» WORK TO COMPLETE
Only one stretch of the data below is needed. Output the lines from the one with "por esse país" up to and including the one with "um crescimento económico realista, mas também", exactly as they stand.

(DATA UNDER STUDY)

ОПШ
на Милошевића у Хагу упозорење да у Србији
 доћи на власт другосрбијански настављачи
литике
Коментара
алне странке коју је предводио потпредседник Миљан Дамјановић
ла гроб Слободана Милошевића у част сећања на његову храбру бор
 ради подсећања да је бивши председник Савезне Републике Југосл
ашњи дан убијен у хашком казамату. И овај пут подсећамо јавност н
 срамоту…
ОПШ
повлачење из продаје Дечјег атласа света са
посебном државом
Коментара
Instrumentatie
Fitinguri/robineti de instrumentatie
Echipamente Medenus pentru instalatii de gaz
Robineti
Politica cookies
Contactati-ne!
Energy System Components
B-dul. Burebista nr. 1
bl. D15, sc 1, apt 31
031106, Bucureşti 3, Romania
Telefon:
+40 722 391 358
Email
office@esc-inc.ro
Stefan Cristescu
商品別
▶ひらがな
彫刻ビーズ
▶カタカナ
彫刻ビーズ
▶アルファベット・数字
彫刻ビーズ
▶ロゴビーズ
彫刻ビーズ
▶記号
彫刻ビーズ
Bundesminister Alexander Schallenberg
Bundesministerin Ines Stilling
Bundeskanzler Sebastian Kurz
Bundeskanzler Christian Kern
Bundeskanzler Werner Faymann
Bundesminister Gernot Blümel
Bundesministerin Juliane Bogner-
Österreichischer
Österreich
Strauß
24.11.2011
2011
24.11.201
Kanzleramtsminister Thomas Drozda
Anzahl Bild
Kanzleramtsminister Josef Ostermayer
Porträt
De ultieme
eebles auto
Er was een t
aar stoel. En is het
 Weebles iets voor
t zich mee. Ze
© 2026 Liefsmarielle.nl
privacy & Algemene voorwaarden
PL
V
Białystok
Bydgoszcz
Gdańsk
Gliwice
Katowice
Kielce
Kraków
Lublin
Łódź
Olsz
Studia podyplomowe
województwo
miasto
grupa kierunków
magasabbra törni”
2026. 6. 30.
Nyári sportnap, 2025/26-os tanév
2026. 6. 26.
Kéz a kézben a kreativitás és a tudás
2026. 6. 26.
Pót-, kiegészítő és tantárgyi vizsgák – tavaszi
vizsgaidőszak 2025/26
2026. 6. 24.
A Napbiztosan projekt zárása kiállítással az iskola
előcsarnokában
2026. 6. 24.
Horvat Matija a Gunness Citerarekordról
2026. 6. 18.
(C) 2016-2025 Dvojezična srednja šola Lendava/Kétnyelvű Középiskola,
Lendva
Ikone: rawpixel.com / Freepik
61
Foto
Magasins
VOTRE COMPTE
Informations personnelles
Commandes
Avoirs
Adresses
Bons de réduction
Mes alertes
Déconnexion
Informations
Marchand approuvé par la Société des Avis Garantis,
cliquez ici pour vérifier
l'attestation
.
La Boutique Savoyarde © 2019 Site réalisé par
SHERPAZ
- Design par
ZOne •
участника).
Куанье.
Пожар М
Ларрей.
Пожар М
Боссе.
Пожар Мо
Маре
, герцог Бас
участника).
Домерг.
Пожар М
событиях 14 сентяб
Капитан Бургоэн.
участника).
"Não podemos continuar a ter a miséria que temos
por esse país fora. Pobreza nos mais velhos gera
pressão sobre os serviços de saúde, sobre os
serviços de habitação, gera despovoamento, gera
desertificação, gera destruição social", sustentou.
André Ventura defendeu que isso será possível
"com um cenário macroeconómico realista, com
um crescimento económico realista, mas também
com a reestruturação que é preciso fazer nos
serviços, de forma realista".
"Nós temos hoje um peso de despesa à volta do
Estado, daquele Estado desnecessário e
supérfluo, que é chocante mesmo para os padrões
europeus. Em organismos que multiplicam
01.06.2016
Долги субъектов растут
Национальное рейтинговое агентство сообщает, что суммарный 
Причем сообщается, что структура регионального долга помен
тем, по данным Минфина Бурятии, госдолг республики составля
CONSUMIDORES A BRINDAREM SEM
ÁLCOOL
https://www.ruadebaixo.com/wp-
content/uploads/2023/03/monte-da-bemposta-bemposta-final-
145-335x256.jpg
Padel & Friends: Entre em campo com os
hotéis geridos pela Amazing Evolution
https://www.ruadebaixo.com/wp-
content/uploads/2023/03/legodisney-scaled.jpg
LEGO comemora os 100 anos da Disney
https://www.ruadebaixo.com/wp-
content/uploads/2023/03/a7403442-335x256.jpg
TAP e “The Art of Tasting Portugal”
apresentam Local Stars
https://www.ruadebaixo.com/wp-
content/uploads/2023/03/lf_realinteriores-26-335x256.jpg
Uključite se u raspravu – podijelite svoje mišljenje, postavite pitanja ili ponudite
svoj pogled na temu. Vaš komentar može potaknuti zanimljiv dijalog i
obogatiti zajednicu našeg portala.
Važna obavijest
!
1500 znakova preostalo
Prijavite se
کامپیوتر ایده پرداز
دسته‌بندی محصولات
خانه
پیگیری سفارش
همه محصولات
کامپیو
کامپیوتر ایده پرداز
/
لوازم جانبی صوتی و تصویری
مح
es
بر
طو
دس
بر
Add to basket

(End DATA UNDER STUDY)

» EXERCISE OUTPUT
por esse país fora. Pobreza nos mais velhos gera
pressão sobre os serviços de saúde, sobre os
serviços de habitação, gera despovoamento, gera
desertificação, gera destruição social", sustentou.
André Ventura defendeu que isso será possível
"com um cenário macroeconómico realista, com
um crescimento económico realista, mas também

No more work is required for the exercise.